Is the ‘market value of becoming Canadian’ dropping? Fewer immigrants are becoming citizens

One discussion point that has arisen in social media is the extent that Harper-era changes, making citizenship “harder to get and easier to lose,” are responsible for the decline.

The 2021 study is based upon the 2011-15 period, when all immigrants have met the residency requirements (5-9 years since landing). So while the Conservative government changes to language and knowledge were implemented in 2010-11, increased residency requirements and fees were not implemented until 2015, thus not impacting this study.

One area that needs to be considered is for the settlement sector to provide citizenship test preparation courses, given that the study confirms that lower levels of language fluency and education attainment correlate with lower naturalization.

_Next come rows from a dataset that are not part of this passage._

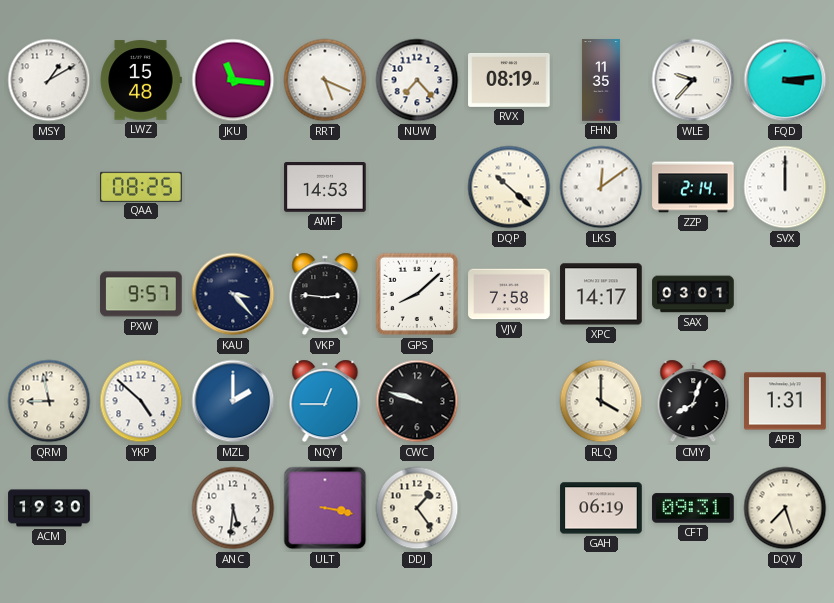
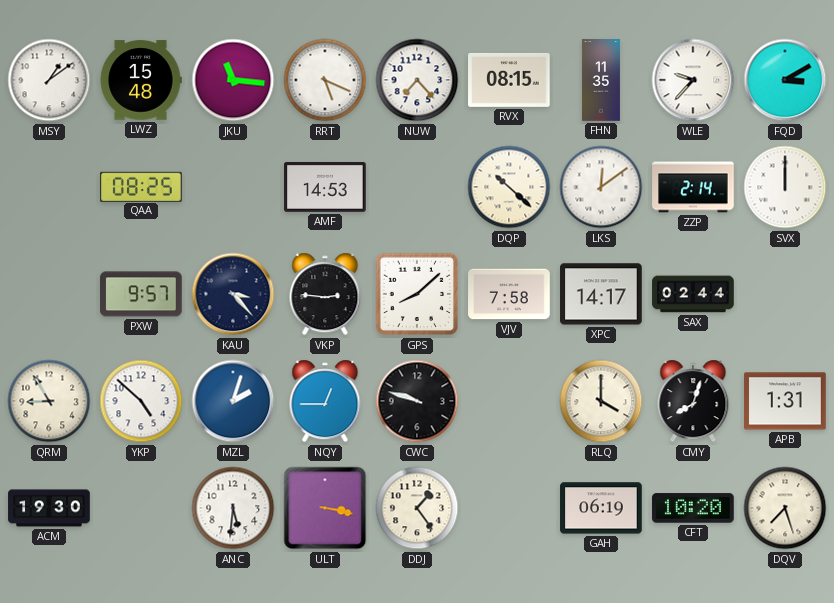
MSY: 1:10 -> 1:09
RVX: 08:19 -> 08:15
FQD: 3:14 -> 3:10
SAX: 03:01 -> 02:44
QRM: 8:58 -> 8:55
MZL: 2:00 -> 2:03
CFT: 09:31 -> 10:20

It is unlikely that the current government will implement its 2019 and 2021 election commitment to eliminate citizenship fees (virtue signalling) but there is a case to waive these fees, at least partially, for lower income applicants.

… The findings confirm the worrisome trends identified by the research of the Institute for Canadian Citizenship that found a strong decline in the “market value of becoming Canadian.”

“This study shows that some of the people who are most likely to naturalize are the wealthiest and best educated,” said the institute’s CEO, Daniel Bernhard. “But we saw just a few weeks ago from Statistics Canada that the (recent) immigrants who are most likely to leave the country are exactly those.

“No matter which way you look at it, it’s clear that Canada’s appeal in the eyes of immigrants is fading. And if our growth strategy continues to be dependent on immigrants, that’s a real problem for our future viability.” 

Although office lockdowns and public health restrictions have caused backlogs and contributed to the disruptions of citizenship application processing, Statistics Canada said that only accounted for 40 per cent of the decline between 2016 and 2021.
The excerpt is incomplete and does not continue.